++++ MATERIAL PROVIDED ++++

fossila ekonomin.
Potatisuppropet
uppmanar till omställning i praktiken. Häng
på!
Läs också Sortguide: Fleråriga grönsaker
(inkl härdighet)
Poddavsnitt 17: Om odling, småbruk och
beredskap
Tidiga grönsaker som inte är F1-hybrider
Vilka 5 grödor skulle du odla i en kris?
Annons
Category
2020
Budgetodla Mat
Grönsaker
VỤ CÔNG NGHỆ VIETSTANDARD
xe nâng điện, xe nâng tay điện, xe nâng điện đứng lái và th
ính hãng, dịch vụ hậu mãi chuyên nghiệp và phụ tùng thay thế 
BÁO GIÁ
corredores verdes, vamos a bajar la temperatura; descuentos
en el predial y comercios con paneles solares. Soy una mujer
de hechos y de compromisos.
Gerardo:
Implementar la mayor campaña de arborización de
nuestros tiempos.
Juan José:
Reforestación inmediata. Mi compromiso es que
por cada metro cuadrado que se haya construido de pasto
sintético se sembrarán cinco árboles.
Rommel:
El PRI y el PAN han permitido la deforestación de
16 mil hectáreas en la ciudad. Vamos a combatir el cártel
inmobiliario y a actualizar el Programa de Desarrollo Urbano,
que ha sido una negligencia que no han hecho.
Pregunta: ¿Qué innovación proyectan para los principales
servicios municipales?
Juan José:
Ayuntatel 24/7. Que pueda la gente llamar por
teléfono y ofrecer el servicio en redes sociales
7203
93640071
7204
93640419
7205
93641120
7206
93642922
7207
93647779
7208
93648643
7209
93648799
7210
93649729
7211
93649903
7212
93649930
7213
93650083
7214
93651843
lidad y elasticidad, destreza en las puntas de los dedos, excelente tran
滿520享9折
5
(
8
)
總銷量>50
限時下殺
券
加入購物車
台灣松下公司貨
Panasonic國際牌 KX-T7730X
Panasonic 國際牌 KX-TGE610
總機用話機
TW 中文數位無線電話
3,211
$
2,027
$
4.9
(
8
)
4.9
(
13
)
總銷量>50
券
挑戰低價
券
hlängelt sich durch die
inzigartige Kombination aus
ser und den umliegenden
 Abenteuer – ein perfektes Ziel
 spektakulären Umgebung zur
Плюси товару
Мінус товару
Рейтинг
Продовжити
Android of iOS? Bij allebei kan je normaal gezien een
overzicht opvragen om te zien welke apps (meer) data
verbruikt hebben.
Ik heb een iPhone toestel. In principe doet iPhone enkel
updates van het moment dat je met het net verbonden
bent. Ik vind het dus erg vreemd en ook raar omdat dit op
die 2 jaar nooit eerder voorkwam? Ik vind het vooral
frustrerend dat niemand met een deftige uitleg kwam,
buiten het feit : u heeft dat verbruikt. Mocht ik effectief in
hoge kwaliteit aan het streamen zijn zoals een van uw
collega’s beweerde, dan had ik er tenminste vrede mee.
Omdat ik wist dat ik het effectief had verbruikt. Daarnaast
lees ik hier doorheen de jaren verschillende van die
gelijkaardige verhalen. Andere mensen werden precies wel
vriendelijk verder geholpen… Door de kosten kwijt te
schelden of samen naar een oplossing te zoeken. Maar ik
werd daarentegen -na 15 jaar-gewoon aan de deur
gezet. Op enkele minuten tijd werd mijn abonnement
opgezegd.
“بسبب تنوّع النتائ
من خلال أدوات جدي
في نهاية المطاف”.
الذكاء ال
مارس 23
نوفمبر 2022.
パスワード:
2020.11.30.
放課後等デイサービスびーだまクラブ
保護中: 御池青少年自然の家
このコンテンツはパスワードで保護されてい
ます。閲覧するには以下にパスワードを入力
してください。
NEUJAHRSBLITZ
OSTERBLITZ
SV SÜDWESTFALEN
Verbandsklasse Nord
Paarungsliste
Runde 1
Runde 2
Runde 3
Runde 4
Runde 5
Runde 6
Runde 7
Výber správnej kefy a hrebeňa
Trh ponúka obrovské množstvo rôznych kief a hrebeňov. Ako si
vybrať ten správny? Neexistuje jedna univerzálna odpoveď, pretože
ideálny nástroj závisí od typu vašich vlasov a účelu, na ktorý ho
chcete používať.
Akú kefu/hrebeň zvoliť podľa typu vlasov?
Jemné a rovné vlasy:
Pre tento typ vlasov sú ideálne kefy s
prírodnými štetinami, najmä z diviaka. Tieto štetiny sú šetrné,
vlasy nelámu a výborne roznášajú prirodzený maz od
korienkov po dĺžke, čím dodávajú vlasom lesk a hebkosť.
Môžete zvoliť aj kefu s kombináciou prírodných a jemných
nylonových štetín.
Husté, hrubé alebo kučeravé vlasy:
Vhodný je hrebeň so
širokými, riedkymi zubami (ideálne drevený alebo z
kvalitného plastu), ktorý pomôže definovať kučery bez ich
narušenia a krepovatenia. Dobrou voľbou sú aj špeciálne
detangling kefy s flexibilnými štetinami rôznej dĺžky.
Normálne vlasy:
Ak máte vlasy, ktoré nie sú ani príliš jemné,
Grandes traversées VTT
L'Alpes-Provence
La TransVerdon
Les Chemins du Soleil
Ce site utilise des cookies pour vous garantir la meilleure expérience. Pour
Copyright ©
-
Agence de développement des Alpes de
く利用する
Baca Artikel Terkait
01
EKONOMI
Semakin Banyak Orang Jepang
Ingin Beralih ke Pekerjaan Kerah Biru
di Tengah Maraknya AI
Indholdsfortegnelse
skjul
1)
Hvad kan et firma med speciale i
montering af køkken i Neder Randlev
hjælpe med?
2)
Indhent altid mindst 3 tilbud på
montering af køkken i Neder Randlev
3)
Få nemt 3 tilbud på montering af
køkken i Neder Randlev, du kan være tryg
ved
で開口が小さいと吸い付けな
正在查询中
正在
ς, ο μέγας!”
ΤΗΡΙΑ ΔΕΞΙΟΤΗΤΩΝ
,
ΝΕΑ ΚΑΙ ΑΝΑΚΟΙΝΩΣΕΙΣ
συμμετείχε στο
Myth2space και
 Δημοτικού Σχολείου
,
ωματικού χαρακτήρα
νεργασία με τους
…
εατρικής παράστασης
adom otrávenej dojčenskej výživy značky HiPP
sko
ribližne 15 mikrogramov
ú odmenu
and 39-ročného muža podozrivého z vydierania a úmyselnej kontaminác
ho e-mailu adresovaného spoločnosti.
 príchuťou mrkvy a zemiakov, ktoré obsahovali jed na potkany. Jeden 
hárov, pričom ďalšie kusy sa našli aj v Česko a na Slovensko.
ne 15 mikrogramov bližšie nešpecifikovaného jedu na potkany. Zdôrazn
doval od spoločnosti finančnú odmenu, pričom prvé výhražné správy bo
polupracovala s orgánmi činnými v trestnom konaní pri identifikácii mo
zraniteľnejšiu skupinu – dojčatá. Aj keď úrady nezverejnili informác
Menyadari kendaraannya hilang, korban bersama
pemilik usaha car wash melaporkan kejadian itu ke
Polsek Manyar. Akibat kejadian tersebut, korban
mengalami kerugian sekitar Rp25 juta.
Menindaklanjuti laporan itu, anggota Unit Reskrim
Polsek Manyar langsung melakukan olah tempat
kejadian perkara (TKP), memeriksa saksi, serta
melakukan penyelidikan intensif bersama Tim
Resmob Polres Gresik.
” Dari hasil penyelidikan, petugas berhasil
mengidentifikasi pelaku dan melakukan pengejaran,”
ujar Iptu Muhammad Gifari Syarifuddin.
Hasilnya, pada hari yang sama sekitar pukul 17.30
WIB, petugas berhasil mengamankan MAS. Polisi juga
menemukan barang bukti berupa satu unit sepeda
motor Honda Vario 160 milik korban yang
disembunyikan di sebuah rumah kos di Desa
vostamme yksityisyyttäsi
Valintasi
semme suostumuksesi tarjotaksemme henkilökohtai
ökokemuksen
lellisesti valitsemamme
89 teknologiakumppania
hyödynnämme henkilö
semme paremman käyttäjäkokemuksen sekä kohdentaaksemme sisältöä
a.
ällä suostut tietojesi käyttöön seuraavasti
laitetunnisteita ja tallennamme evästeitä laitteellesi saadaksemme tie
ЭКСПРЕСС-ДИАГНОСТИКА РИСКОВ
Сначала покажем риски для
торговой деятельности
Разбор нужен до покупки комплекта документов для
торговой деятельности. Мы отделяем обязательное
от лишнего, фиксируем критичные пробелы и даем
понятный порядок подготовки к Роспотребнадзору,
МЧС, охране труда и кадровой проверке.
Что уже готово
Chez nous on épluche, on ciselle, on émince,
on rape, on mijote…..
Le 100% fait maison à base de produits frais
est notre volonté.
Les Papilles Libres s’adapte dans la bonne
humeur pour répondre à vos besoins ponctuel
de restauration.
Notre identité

++++

#### EXERCISE OBJECTIVE
The entries above hold the needed span. Transcribe exactly the lines from the one with "(inkl härdighet)" to the one with "Ayuntatel 24/7. Que pueda la gente llamar por", both included.

#### REPLY TO THE TASK
(inkl härdighet)
Poddavsnitt 17: Om odling, småbruk och
beredskap
Tidiga grönsaker som inte är F1-hybrider
Vilka 5 grödor skulle du odla i en kris?
Annons
Category
2020
Budgetodla Mat
Grönsaker
VỤ CÔNG NGHỆ VIETSTANDARD
xe nâng điện, xe nâng tay điện, xe nâng điện đứng lái và th
ính hãng, dịch vụ hậu mãi chuyên nghiệp và phụ tùng thay thế 
BÁO GIÁ
corredores verdes, vamos a bajar la temperatura; descuentos
en el predial y comercios con paneles solares. Soy una mujer
de hechos y de compromisos.
Gerardo:
Implementar la mayor campaña de arborización de
nuestros tiempos.
Juan José:
Reforestación inmediata. Mi compromiso es que
por cada metro cuadrado que se haya construido de pasto
sintético se sembrarán cinco árboles.
Rommel:
El PRI y el PAN han permitido la deforestación de
16 mil hectáreas en la ciudad. Vamos a combatir el cártel
inmobiliario y a actualizar el Programa de Desarrollo Urbano,
que ha sido una negligencia que no han hecho.
Pregunta: ¿Qué innovación proyectan para los principales
servicios municipales?
Juan José:
Ayuntatel 24/7. Que pueda la gente llamar por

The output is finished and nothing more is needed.